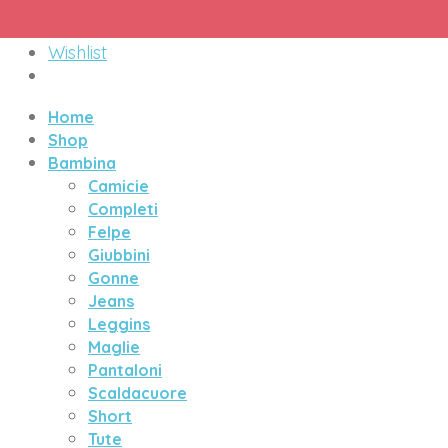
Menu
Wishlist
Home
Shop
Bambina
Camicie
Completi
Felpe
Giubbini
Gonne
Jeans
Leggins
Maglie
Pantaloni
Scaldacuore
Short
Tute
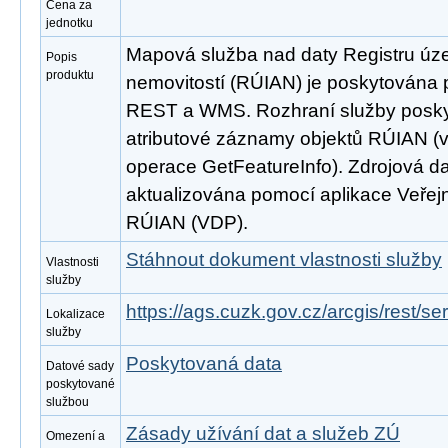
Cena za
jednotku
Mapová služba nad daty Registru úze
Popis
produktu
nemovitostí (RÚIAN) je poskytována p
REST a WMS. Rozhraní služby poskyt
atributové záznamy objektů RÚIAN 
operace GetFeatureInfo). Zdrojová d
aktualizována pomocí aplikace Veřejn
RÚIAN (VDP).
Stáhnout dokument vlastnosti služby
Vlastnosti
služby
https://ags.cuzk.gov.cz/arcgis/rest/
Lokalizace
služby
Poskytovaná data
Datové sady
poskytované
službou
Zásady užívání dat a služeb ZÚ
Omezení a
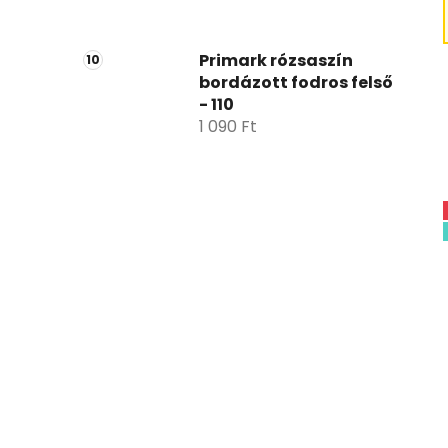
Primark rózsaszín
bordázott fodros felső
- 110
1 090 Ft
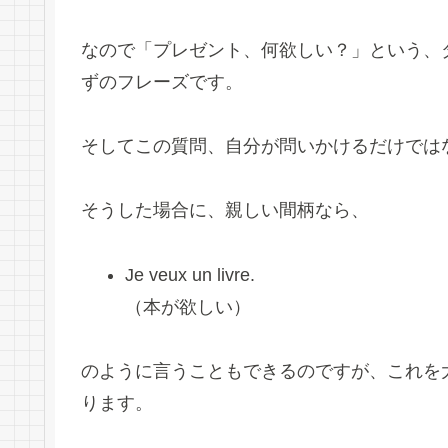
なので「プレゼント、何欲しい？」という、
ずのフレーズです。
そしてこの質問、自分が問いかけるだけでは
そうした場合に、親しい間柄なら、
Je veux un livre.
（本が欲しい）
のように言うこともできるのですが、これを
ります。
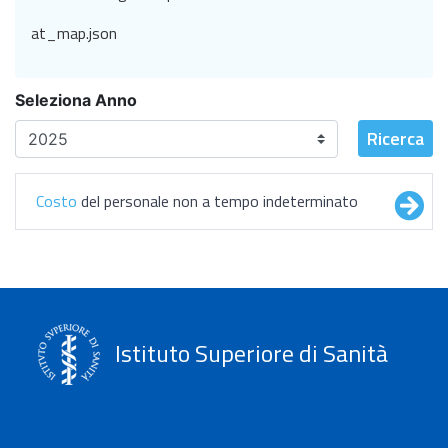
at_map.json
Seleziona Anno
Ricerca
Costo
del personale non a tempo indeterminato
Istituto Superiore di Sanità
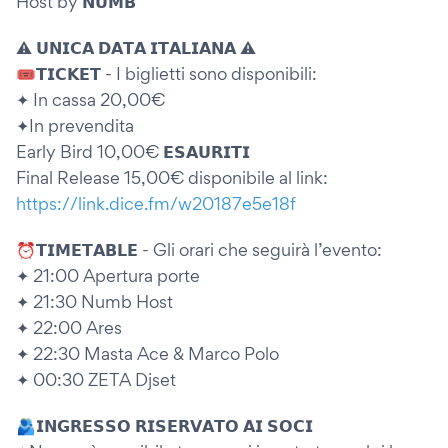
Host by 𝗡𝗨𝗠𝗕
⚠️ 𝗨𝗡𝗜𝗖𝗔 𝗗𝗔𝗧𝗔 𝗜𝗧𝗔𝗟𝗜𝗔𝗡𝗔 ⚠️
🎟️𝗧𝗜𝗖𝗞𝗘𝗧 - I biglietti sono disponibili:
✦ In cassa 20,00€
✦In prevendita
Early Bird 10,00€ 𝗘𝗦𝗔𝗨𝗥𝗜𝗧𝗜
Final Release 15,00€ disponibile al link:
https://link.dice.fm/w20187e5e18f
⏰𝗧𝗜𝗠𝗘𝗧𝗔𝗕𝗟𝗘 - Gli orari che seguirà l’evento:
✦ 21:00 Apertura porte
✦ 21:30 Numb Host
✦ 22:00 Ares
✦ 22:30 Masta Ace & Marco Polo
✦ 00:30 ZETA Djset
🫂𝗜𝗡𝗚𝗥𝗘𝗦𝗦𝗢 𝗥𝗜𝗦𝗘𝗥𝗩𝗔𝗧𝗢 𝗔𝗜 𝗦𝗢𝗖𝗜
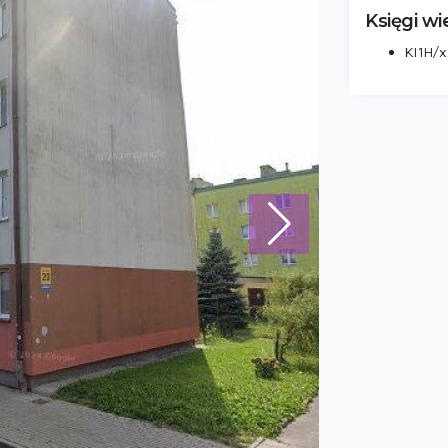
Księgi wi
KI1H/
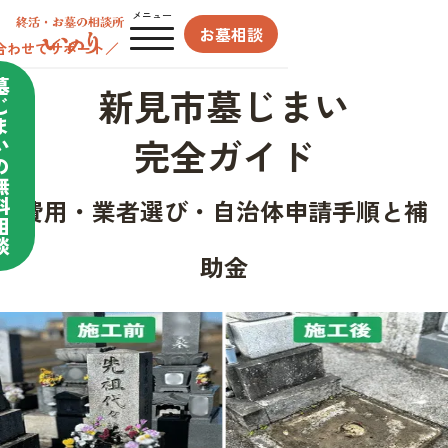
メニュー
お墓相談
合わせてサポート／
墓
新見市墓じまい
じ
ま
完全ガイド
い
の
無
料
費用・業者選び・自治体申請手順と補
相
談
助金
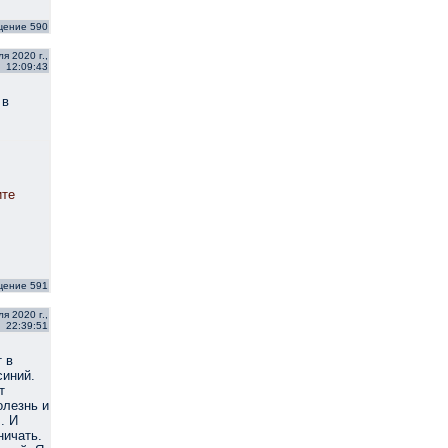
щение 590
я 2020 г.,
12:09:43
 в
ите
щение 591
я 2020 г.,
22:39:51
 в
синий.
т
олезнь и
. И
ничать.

----

§ Problem statement
The reply must consist of the records, repeated exactly, minus any images.

§ Answer to this exercise
Menu
Wishlist
Home
Shop
Bambina
Camicie
Completi
Felpe
Giubbini
Gonne
Jeans
Leggins
Maglie
Pantaloni
Scaldacuore
Short
Tute
Cena za
jednotku
Mapová služba nad daty Registru úze
Popis
produktu
nemovitostí (RÚIAN) je poskytována p
REST a WMS. Rozhraní služby poskyt
atributové záznamy objektů RÚIAN 
operace GetFeatureInfo). Zdrojová d
aktualizována pomocí aplikace Veřejn
RÚIAN (VDP).
Stáhnout dokument vlastnosti služby
Vlastnosti
služby
https://ags.cuzk.gov.cz/arcgis/rest/
Lokalizace
služby
Poskytovaná data
Datové sady
poskytované
službou
Zásady užívání dat a služeb ZÚ
Omezení a
Primark rózsaszín
bordázott fodros felső
- 110
1 090 Ft
なので「プレゼント、何欲しい？」という、
ずのフレーズです。
そしてこの質問、自分が問いかけるだけでは
そうした場合に、親しい間柄なら、
Je veux un livre.
（本が欲しい）
のように言うこともできるのですが、これを
ります。
at_map.json
Seleziona Anno
Ricerca
Costo
del personale non a tempo indeterminato
Istituto Superiore di Sanità
Host by 𝗡𝗨𝗠𝗕
⚠️ 𝗨𝗡𝗜𝗖𝗔 𝗗𝗔𝗧𝗔 𝗜𝗧𝗔𝗟𝗜𝗔𝗡𝗔 ⚠️
🎟️𝗧𝗜𝗖𝗞𝗘𝗧 - I biglietti sono disponibili:
✦ In cassa 20,00€
✦In prevendita
Early Bird 10,00€ 𝗘𝗦𝗔𝗨𝗥𝗜𝗧𝗜
Final Release 15,00€ disponibile al link:
https://link.dice.fm/w20187e5e18f
⏰𝗧𝗜𝗠𝗘𝗧𝗔𝗕𝗟𝗘 - Gli orari che seguirà l’evento:
✦ 21:00 Apertura porte
✦ 21:30 Numb Host
✦ 22:00 Ares
✦ 22:30 Masta Ace & Marco Polo
✦ 00:30 ZETA Djset
🫂𝗜𝗡𝗚𝗥𝗘𝗦𝗦𝗢 𝗥𝗜𝗦𝗘𝗥𝗩𝗔𝗧𝗢 𝗔𝗜 𝗦𝗢𝗖𝗜
Księgi wi
KI1H/
メニュー
お墓相談
合わせてサポート／
墓
新見市墓じまい
じ
ま
完全ガイド
い
の
無
料
費用・業者選び・自治体申請手順と補
相
談
助金
щение 590
я 2020 г.,
12:09:43
 в
ите
щение 591
я 2020 г.,
22:39:51
 в
синий.
т
олезнь и
. И
ничать.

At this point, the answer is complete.